Start of EXCERPTED RECORDS
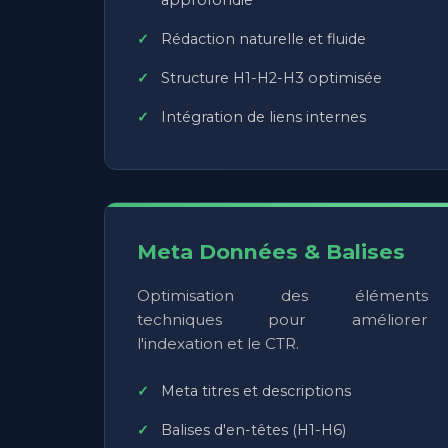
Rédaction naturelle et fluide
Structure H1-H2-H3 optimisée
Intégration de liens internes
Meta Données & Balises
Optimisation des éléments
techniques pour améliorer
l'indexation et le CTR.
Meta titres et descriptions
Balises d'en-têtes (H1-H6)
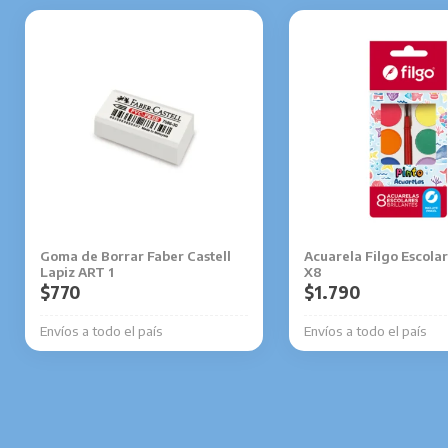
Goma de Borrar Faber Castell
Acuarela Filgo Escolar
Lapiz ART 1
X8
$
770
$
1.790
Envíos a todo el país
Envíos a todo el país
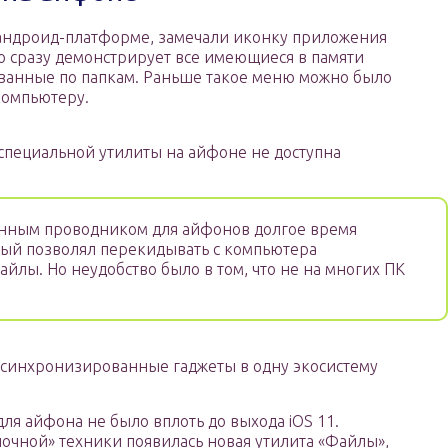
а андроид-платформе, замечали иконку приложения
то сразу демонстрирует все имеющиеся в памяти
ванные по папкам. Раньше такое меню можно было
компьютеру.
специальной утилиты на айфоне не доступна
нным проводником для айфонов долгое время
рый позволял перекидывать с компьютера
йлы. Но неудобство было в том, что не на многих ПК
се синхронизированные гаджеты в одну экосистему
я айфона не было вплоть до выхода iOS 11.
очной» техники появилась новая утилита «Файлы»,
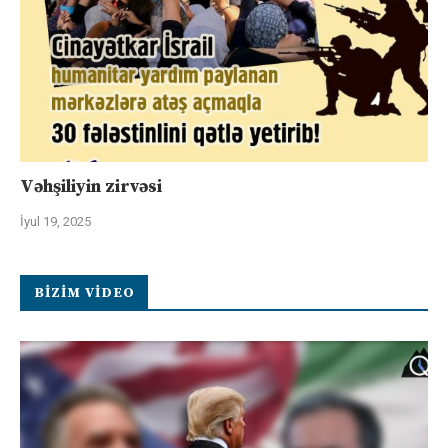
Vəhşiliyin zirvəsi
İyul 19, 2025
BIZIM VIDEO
End of EXCERPTED RECORDS
# EXERCISE:
Take every line from the data that includes the word "Meta".

# TASK RESULT:
Meta Données & Balises
Meta titres et descriptions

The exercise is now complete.